Design Philosophy - uw-ssec/llmaven GitHub Wiki

🔍 Design Philosophy

Welcome to the design philosophy for LLMaven—a platform (not just a framework) for building flexible, reproducible, and extensible multi-agent systems for research workflows. Built by and for research software engineers, LLMaven aims to bring intelligent tooling to the hands of scientists, developers, and institutions who demand rigor, transparency, and purpose.

✨ Core Philosophy

LLMaven is founded on eight design principles that guide every decision, from high-level architecture to individual agent behavior. These are not abstract ideals—they are practical standards derived from real research needs and software engineering practices.

1. 🧭 Human-Centered, Purpose-Driven Design

LLMaven is a platform created for researchers, not for LLM novelty. Everything in the system starts from a question:

"What would a research software engineer need to accomplish their task?"

From flexible UI integrations like OpenWebUI to human-in-the-loop features and output guardrails, every layer is meant to support scientific understanding, control, and trust.

Collections UI simplifies document input and integrates RAG.
Supervisor Agent enables human-style planning and oversight.
Grafana and LogFire dashboards ensure transparency for sysadmins and researchers alike.

2. 🧩 Composable, Modular Architecture

LLMaven isn’t a monolith. It’s a platform of interchangeable parts:

Agents specialize in tasks (Docs, Code, Data, Pipeline) and communicate using a standardized A2A (Agent-to-Agent) protocol.
MCPs structure interactions with external resources, like Neo4j or Azure Blob.
Every component is containerized, deployed with Helm on Kubernetes.

This modularity means:

Agents can be added or removed without breaking the system.
MCPs can be extended to support new data types.
Researchers can plug in their own pipelines without touching the core logic.

3. 🎛️ Opinionated but Extensible

LLMaven makes strong design choices:

vLLM is used for inference over Ollama for multi-user scalability.
Neo4j replaces traditional vector DBs for dual-use as vector store + knowledge graph.
OpenWebUI is forked and customized rather than building a UI from scratch.

But we also ensure escape hatches:

Researchers can write and deploy custom MCPs.
System prompts are configurable.
Plugins can wrap any tool, API, or workflow.

You get a clear path to productivity, without hitting a wall when your use case is unique.

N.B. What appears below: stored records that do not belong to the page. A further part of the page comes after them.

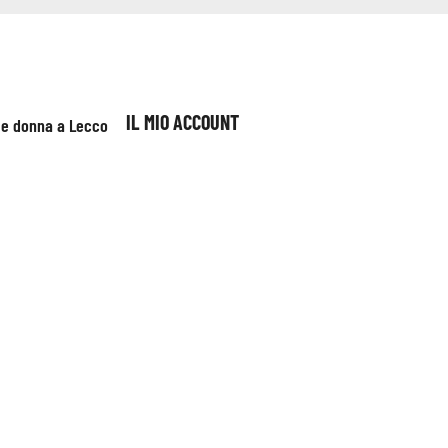
IL MIO ACCOUNT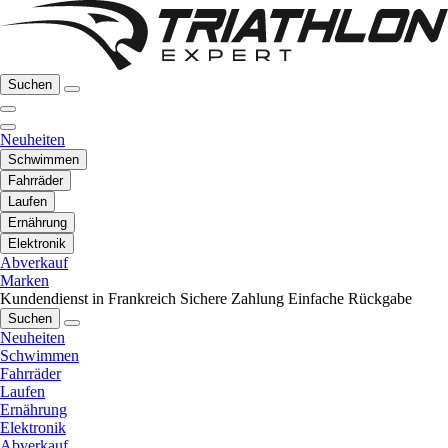
Suchen
Neuheiten
Schwimmen
Fahrräder
Laufen
Ernährung
Elektronik
Abverkauf
Marken
Kundendienst in Frankreich
Sichere Zahlung
Einfache Rückgabe
Suchen
Neuheiten
Schwimmen
Fahrräder
Laufen
Ernährung
Elektronik
Abverkauf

4. 🔁 Reproducibility by Default

Scientific software demands reproducibility:

All interactions are logged via LogFire, giving visibility into system decisions.
All user prompts and feedback are persisted in PostgreSQL.
Agents communicate using typed protocols (e.g., Graffiti MCP, Cypher MCP) that enforce structure and traceability.
Containerization ensures that every deployment is self-contained and reproducible anywhere—locally or in the cloud.

5. 🛡️ Guardrails Before Glamour

Before showcasing fancy AI capabilities, LLMaven ensures its outputs are safe, valid, and useful:

Input Guardrails validate prompt structure.
Output Guardrails filter junk, enforce formatting, and perform safety checks.
Fallback Nodes provide graceful degradation in the face of failure.
Human-in-the-loop Nodes enable users to confirm or reject decisions.

These features reflect the reality that AI is not always right—especially in high-stakes, high-rigor contexts like science.

6. 🏗️ Infrastructure as Product

Your developer experience is our product:

LLMaven uses GitHub Actions for CI/CD.
Helm charts allow for one-command deployments.
All core services (PostgreSQL, Neo4j, MinIO, Grafana, etc.) are cloud-native and portable.

No proprietary lock-in. No tangled monoliths. Just tools that work.

7. 💡 Strategic Technical Debt

LLMaven embraces rapid prototyping but keeps a clear boundary between MVP shortcuts and long-term architecture:

We prioritize shipping core agents (Docs, Code, Data) early.
We allow deterministic fallback for key actions.
We track weak areas in model performance to guide fine-tuning.

Everything is designed to scale—but we start lean to validate utility.

8. 🔬 Science-Aware Abstractions

LLMaven models the structure of research:

Knowledge graphs (Neo4j) reflect evolving knowledge bases.
MCPs abstract over data modalities: documents, graphs, code, storage.
Temporal tracking (e.g., Graffiti MCP) lets us monitor how memory changes over time.
The architecture explicitly separates reasoning (LLMs), control (rules), tools (MCPs), and memory (short- and long-term).

These abstractions aren’t arbitrary. They are born from understanding how research works and what software needs to support it.

🌍 Conclusion

LLMaven is built for clarity, control, and collaboration in the messy, beautiful world of research. We believe that AI tools should serve people—especially those doing the hard work of scientific discovery. These principles guide how we build, improve, and maintain this platform.

We hope you’ll join us in making it better.